Actually I just reread your reply and I think I was just stupid and didn't get what you mean at first.

But you can make people do things you want them to do! They just have to have some basic amount of "theory of mind"


----------



## Mbaruh (Aug 22, 2013)

rrr said:


> Actually I just reread your reply and I think I was just stupid and didn't get what you mean at first.
> 
> But you can make people do things you want them to do! They just have to have some basic amount of "theory of mind"

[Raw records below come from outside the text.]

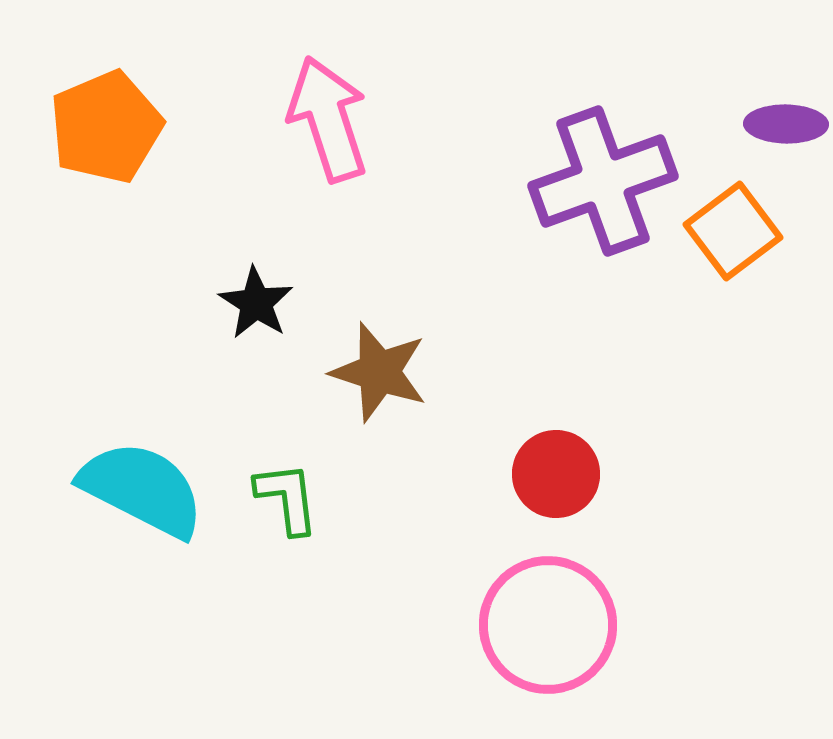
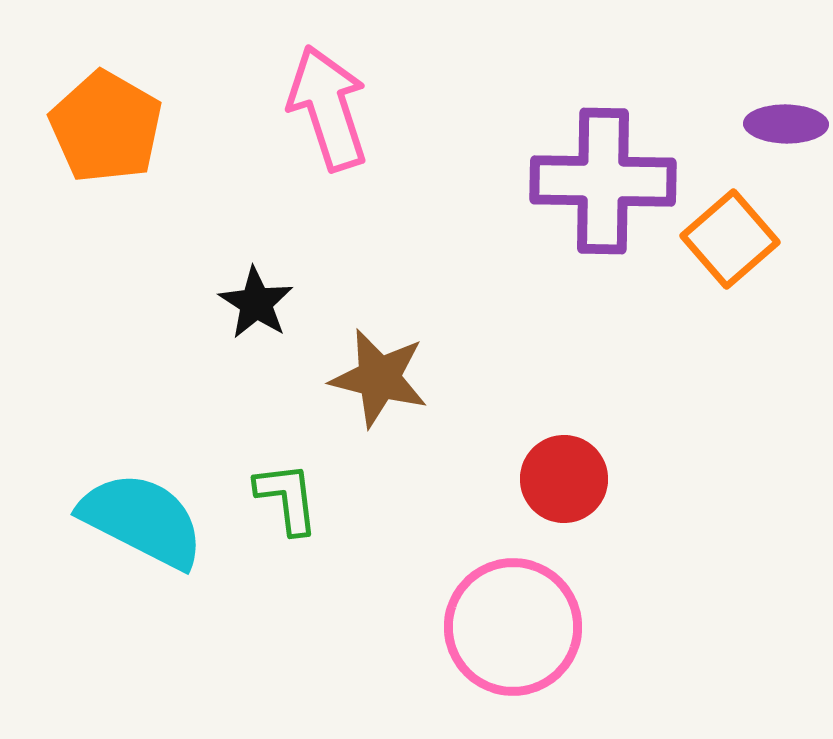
pink arrow: moved 11 px up
orange pentagon: rotated 19 degrees counterclockwise
purple cross: rotated 21 degrees clockwise
orange square: moved 3 px left, 8 px down; rotated 4 degrees counterclockwise
brown star: moved 6 px down; rotated 4 degrees counterclockwise
red circle: moved 8 px right, 5 px down
cyan semicircle: moved 31 px down
pink circle: moved 35 px left, 2 px down
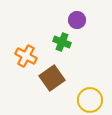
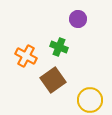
purple circle: moved 1 px right, 1 px up
green cross: moved 3 px left, 5 px down
brown square: moved 1 px right, 2 px down
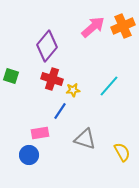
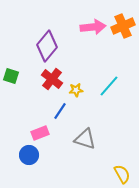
pink arrow: rotated 35 degrees clockwise
red cross: rotated 20 degrees clockwise
yellow star: moved 3 px right
pink rectangle: rotated 12 degrees counterclockwise
yellow semicircle: moved 22 px down
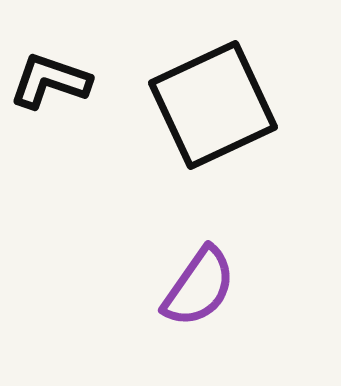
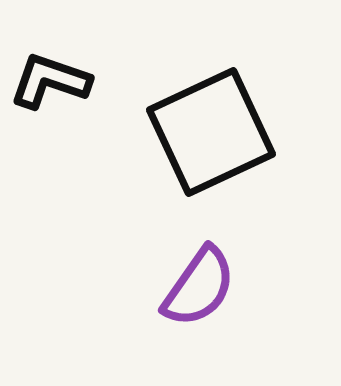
black square: moved 2 px left, 27 px down
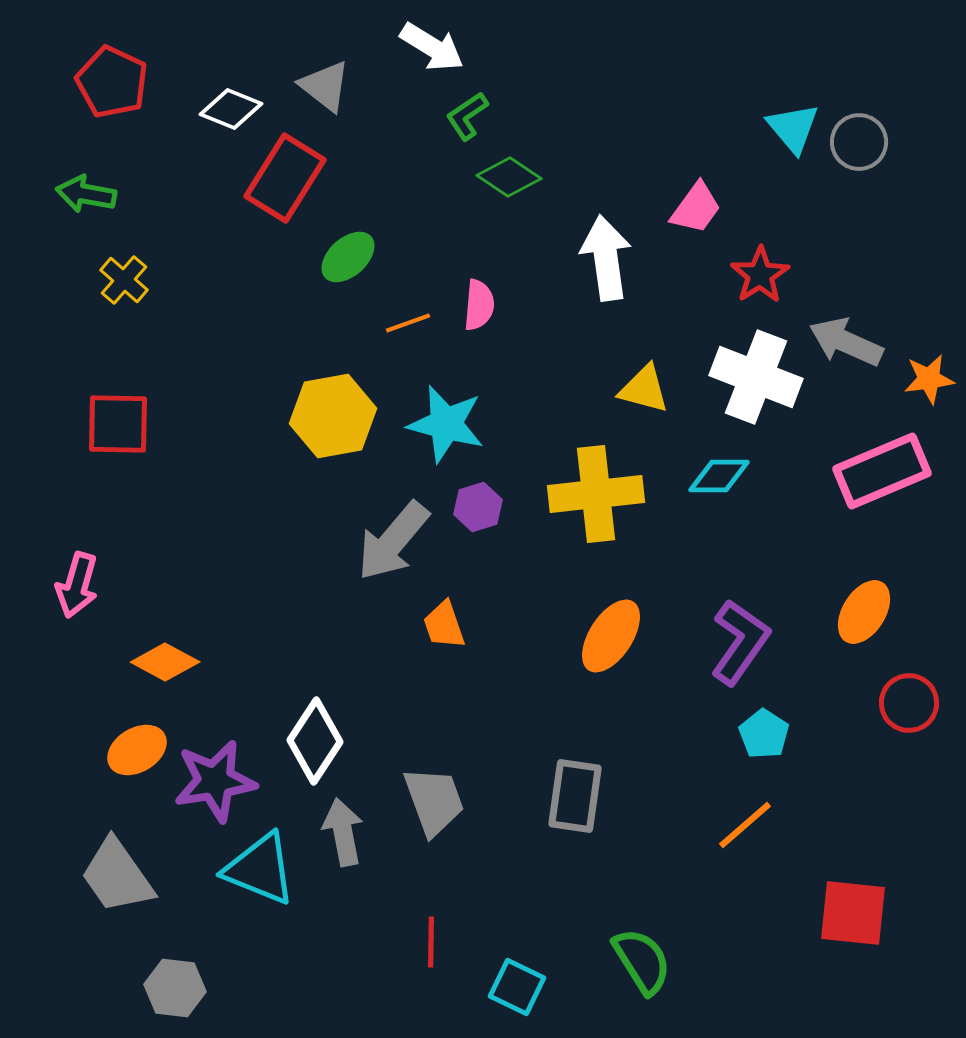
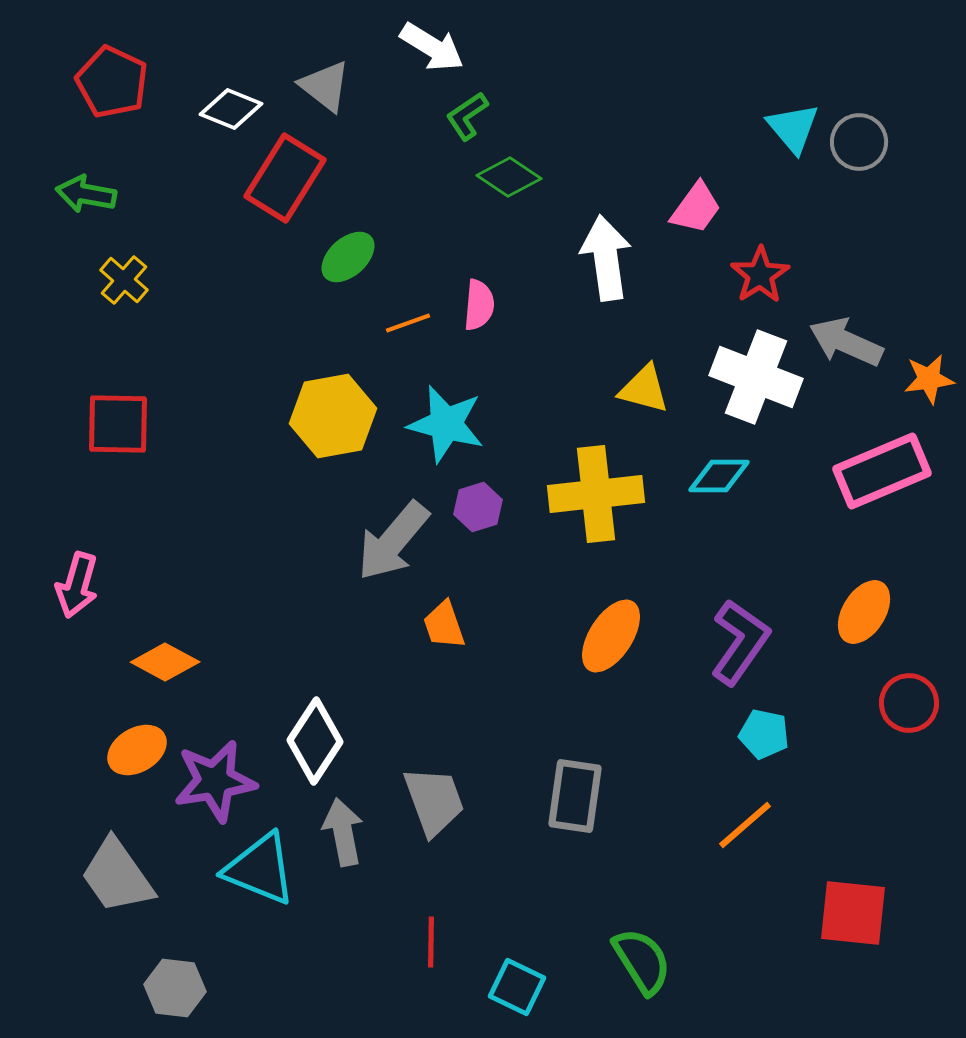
cyan pentagon at (764, 734): rotated 21 degrees counterclockwise
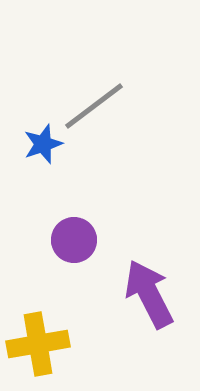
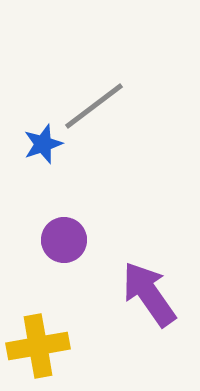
purple circle: moved 10 px left
purple arrow: rotated 8 degrees counterclockwise
yellow cross: moved 2 px down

I don't see how it proves you point.. the video showed that the children failed the test. While it's obvious it's not the same with adults, a picture of a duck/rabbit is not a cognitive function. Just as the woman in the video failed to find the right words to explain that there are different ways to see the drawing, for all we know there are no right words to truly explain someone a cognitive function they never used before, at which point I'm going back to my blind person analogy.


----------



## Inveniet (Aug 21, 2009)

mbaruh said:


> This is what I'm talking about, it might clear to you, but when you try to turn it into words in loses some of it's meaning. It might be clear for someone and completely vague for someone else. When describing the functions you used theoretical explanations that can be found in many sites about MBTI trying to explain those functions to others, which the OP is trying to avoid.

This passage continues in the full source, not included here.